Kohn1Moral wisdom comes from successful families, but won the hard way, passed from generation to generation.

      In his book The Last Farmer: An American Memoir, Howard Kohn revisits his boyhood Midwestern farm family after years away in big Northeastern cities. He is humbled to find a deep-seated moral core and common sense that have been embodied in strong-willed fathers, mothers, and grandparents in the area, qualities that are all but missing in the larger American society.

      “Halfway up the Lake Huron coast of Michigan is the Saginaw Valley, dug and silted by glaciers, and near the northern extreme of the valley, in a Germanic community, is the farm that Heinrich Kohn homesteaded and passed on to his son, Johann Kohn, who passed it to his son, Fredrick Kohn, who is my father,” says Howard.  Actually, he is not only chronicling the lives of German farm families throughout the Midwest—but immigrant-based rural lives in past generations, especially before television took over the job of teaching values.

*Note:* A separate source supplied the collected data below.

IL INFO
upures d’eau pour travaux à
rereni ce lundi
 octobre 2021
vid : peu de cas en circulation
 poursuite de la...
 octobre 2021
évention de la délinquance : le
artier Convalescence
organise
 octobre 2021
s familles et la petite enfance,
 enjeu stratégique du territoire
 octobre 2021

      True, the Kohn family were stalwarts of their local church, but it was the father, not the minister, who saw that teachings were inculcated in the family.  The pioneer principle of self-reliance was the cornerstone upon which their independence was built.  The father, Frederick, wants to dispel “the commonly held idea that farmers are a cooperative good-neighbor bunch” who urge the stronger to rush to the assistance of the weaker:

     “I probably remember every dumb mistake, I ever made, and you know why? Because nobody came running over to bail me out,” he said.  “If it’s my mistake, it’s my responsibility, not Homer Dumont’s across the road.”

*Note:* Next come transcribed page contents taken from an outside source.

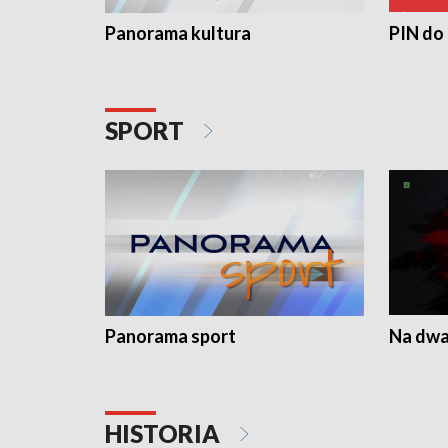
Panorama kultura
PIN do
SPORT
Panorama sport
Na dwa
HISTORIA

      As the son explains, “This was his old argument, the high wall at the center of his philosophy…On the Kohn farm you were to understand early on that ‘paying for your mistakes’ was not metaphorical but real.  Laziness and stupidity had consequences.  The farm didn’t let you get away with anything.”

Kohn2     The father, now in his seventies, is skeptical and ashamed of how the weakest farmers are now buoyed up by government and charity-type relief agencies, such as the American Agriculture Movement, ”who elicit for farmers more public and congressional sympathy and, ultimately, to exhaust their moral capital.  In troubled times, the younger, modern farmers, he thought, were looking not to themselves but to the government.  Guaranteed loans, price supports, all manner of subsidies and bailouts had made modern farmers dependent and helpless, the fate of the chicken.”

      Even worse, “Modern farmers had incorporated their family names so they could qualify for tax breaks, and so they could, in winter, draw unemployment wages.  To be paid for not working!”

      Unfortunately, almost no one reads books such as The Last Farmer to get ideas and opinions.  Few people live on farms and ranches these days, even in rural states, so the moral influence of earlier generations has been diluted by “human interest” stories in local newspapers and on television, where modern farming is portrayed by young city reporters fresh from college dorms.